Face à une réclamation, les compagnies dégainent presque systématiquement la même réponse : « circonstances extraordinaires ». Traduction implicite : pas d’indemnisation. Ces situations permettent aux compagnies aériennes de s’exonérer de leur obligation d’indemnisation, mais uniquement sous réserve de conditions strictes. Trop souvent, les transporteurs invoquent abusivement cette notion pour refuser de payer.

Or, le périmètre réel de cette exception est bien plus étroit qu’elles ne le laissent entendre. Une panne technique, une grève interne ou un problème organisationnel n’exonèrent pas les compagnies : les passagers aériens conservent alors leur droit à indemnisation. La Cour de justice de l’Union européenne l’a confirmé noir sur blanc : une grève organisée par un syndicat du personnel d’un transporteur aérien et destinée notamment à obtenir des augmentations de salaire ne relève pas de la notion de « circonstance extraordinaire » susceptible de libérer la compagnie aérienne de son obligation de payer des indemnités.

Ce qui relève vraiment de la force majeure, c’est autre chose : la fermeture de l’aéroport, la restriction de l’espace aérien, un risque d’instabilité politique ou pour la sécurité, des grèves de tiers, des collisions entre des oiseaux et le moteur de l’appareil, ou encore des conditions météorologiques extrêmes. Si la compagnie avance une panne mécanique ou un manque de personnel, vous avez droit à une indemnisation en cas d’annulation d’un vol pour cause de manque de pilotes, par exemple.

Comment réclamer concrètement depuis la Belgique

La démarche suit une logique d’escalade. Première étape : pour faire valoir vos droits de passager, vous devez d’abord vous adresser à la compagnie aérienne et déposer une plainte écrite. Il est conseillé de conserver tous les documents pertinents, tels que les cartes d’embarquement, les confirmations de réservation et les justificatifs des frais engagés. Gardez également une trace écrite de la notification d’annulation, avec l’heure exacte de réception.
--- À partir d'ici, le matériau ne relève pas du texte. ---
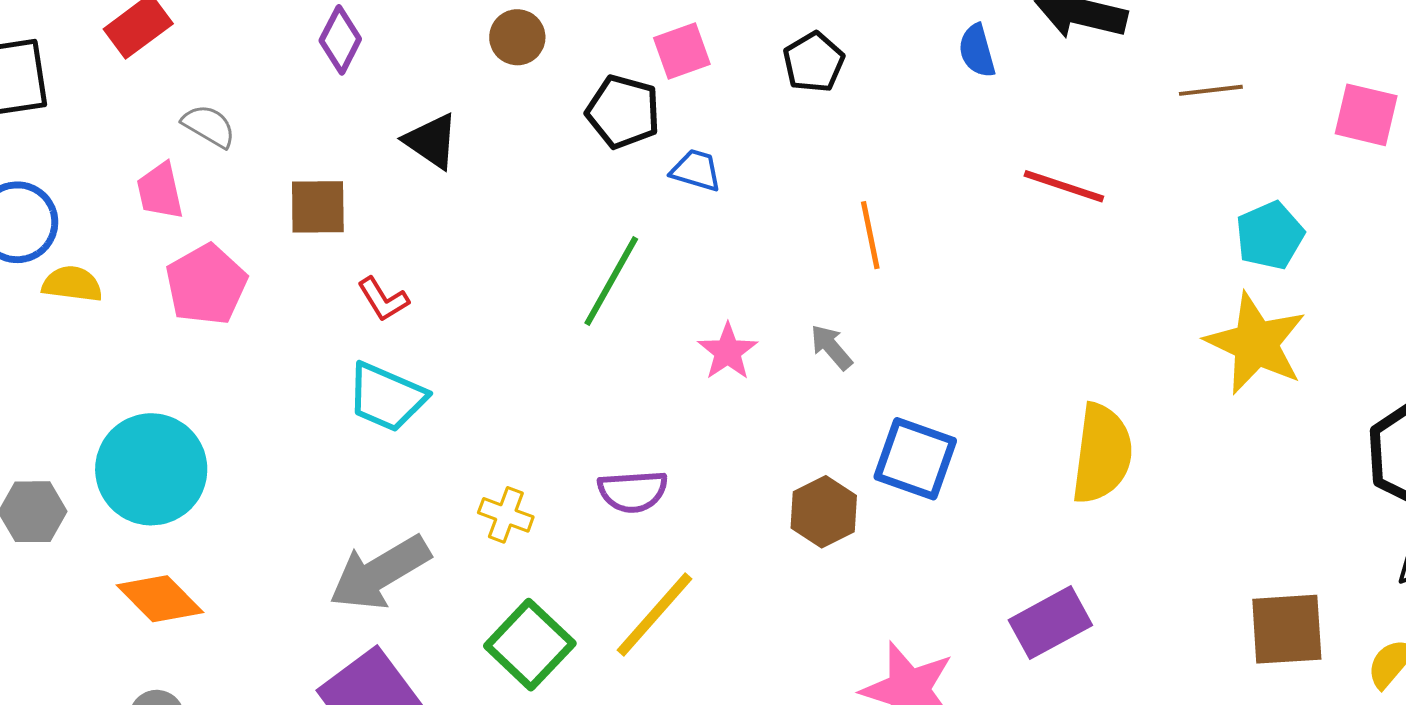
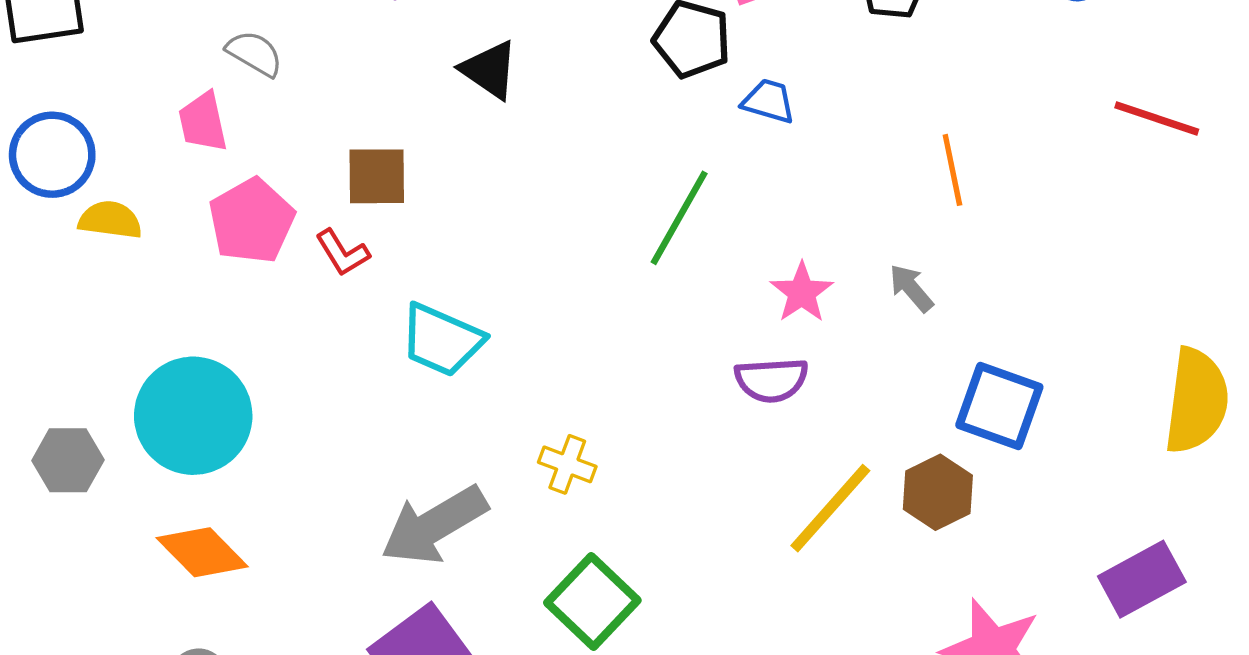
brown square: (318, 207) -> (377, 176), moved
red L-shape: (383, 299) -> (342, 253), moved
purple semicircle: (633, 491) -> (771, 380), moved
brown hexagon: (824, 512) -> (938, 492), moved
yellow line: (654, 614) -> (830, 508), moved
Si la compagnie fait la sourde oreille, la voie belge est bien balisée. Chaque État membre de l’Union européenne a désigné un organisme chargé de l’application du règlement et un organisme où les passagers peuvent introduire des plaintes. En Belgique, ces tâches sont assurées par la « Denied Boarding Authority » du Service public fédéral Mobilité et Transports. Leur contact direct : passenger.rights@mobilit.fgov.be. Problème : en Belgique, le SPF Mobilité ne peut pas obliger une compagnie à payer. Il peut intervenir comme intermédiaire, mais sans pouvoir coercitif réel sur les transporteurs étrangers.

Pour les litiges avec des compagnies établies dans un autre pays européen, le Centre Européen des Consommateurs (CEC) Belgique peut aider à résoudre votre litige à l’amiable, et ses services sont gratuits. Dernière option, si tout échoue : le tribunal de première instance. Les juges belges appliquent directement le règlement européen, et les montants en jeu (250 à 600 euros par personne) rendent la procédure souvent rentable, surtout pour plusieurs passagers voyageant ensemble.

Un dernier point à garder en tête, particulièrement d’actualité : la proposition de révision du règlement a été examinée par le Conseil de l’Union européenne le 5 juin 2025. Les ministres des Transports ont approuvé, à une courte majorité, un accord politique sur la réforme des règles encadrant les droits des passagers aériens, et parmi les changements notables figure une réduction des indemnités en cas de retard de vol. Les règles actuelles restent pleinement en vigueur jusqu’à l’adoption officielle de tout changement. Vos droits sous le règlement 261/2004 sont donc intacts aujourd’hui, mais la fenêtre pour en bénéficier dans leur version la plus protectrice ne restera peut-être pas ouverte indéfiniment.